Unreal Engine + Pixel Streaming + AZSpeech / Runtime Speech Recognizer: Mic Input Woes!

GeneralAdolphus · December 29, 2023, 7:51am

Hey Devs! I’m building a project with voice control, using AZSpeech and Runtime Speech Recognizer Plugins for runtime speech recognition. Works like a charm in desktop builds, but I’m hitting a wall with Pixel Streaming.

Here’s the crux:

I want to use the browser mic instead of the local PC mic for voice input. Pixel Streaming sends that audio back just fine, but…

I can’t figure out how to feed that audio data directly into AZSpeech for speech-to-text magic.
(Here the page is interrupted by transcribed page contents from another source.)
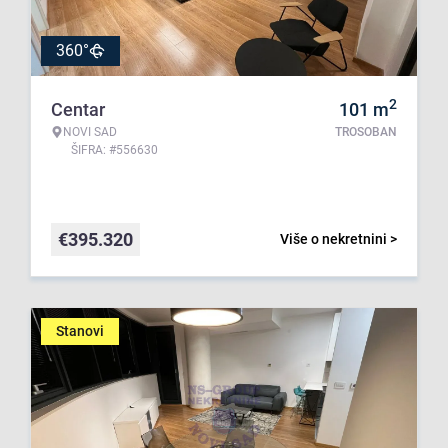
360°
2
Centar
101
m
NOVI SAD
TROSOBAN
ŠIFRA: #556630
€
395.320
Više o nekretnini >
Stanovi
Right now, the received audio just plays through the speakers.

Tried searching forums, but no luck. Hoping someone here has tackled this issue before! Ideally, I’d love to:

Bypass the speaker playback and convert the received audio into a compatible format to send straight to AZSpeech.

Optimize the data flow for smooth, low-latency voice control.

Any tips, tricks, or even workarounds would be a lifesaver! Thanks in advance!

I’ve attached a screenshot of of my usual approach for Speech to Text using Computer’s Audio Input device.

I can Provide more information if needed, please help

Ben_Blau · January 15, 2025, 10:05pm

Hello! I’ve been using RSR for more than a year on various projects, and only recently did I start having problems. After starting from scratch in three different UE versions on two separate computers, I almost gave up. No matter what I did, I’d either get “You” or “[BLANK AUDIO]” print strings. Then it occurred to me that I recently installed NVIDIA Broadcast on all my computers, and gave it access to my microphones (built-in and external). So, I made a simple integer variable and plugged it into the Device Id pin of the Start Capture node. I compiled, and then changed the default value from 0 to 1. Bingo! Now that I’m aware of this, I think I’d better come up with a UI to allow players to select their mic input source. In case it matters, I also toggled VAD on just before Start Capture. I hope this helps anyone who might be experiencing similar frustration!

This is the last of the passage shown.